I'm a big fan of the Ops School idea. I've struggled for years about how to "train up" someone coming into this field. So much of our skill set is forged in the fire of outages and troubleshooting.
One of the things that is both good and bad about system administration and operations is that we tend to see patterns. It's good in that we immediately see things that stand out. The downside is we tend to superimpose that pattern recognition in inappropriate ways.
We had an interesting issue happen yesterday at the dayjob. I won't go into exactly what it was here but I had an idea based on some graphs I was looking at. It's part social experiment but it's also part problem solving skills.
Given the following image with no context, what do you think happened? What are some of the key indicator points that jump out and what pattern do they call to mind?
(Since it may not be clear simply from an image resolution perspective, there are 4 metrics in this graph)
You can probably spot some common patterns in this graph. Here's a bit more historical context:
Ok, I'll bite.
The first key indicator is the loss of metrics. That tells me the host went down (or encountered resource exhaustion) or the metrics collection stopped working. Since the pattern changes after recovery, I think it's safe to assume the former.

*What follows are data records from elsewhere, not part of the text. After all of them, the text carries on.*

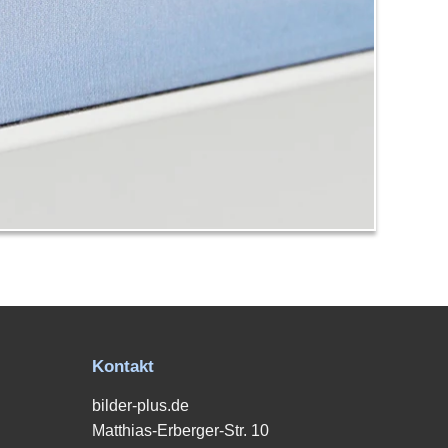
Kontakt
bilder-plus.de
Matthias-Erberger-Str. 10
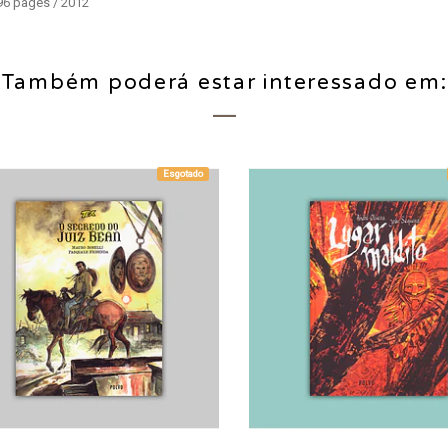
 96 pages / 2012
Também poderá estar interessado em:
Esgotado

The second indicator is the change in activity in what we'll call the "secondary" group of metrics. We're seeing some periodic behavior mirroring in relation to the "primary" (purple) metric. This tells me there's some causation but we don't know which way.
The last key indicator is the "scaling down" of all the metrics. This seems to imply you were able to throw additional resources at whatever's going on here, but we're guessing that "low values are good" and "high values are bad" without really knowing. I'm assuming that the red/blue/??? metrics are a measurement of errors; if low values were "bad" then I'd expect an inverse relationship (errors to spike as throughput decreased).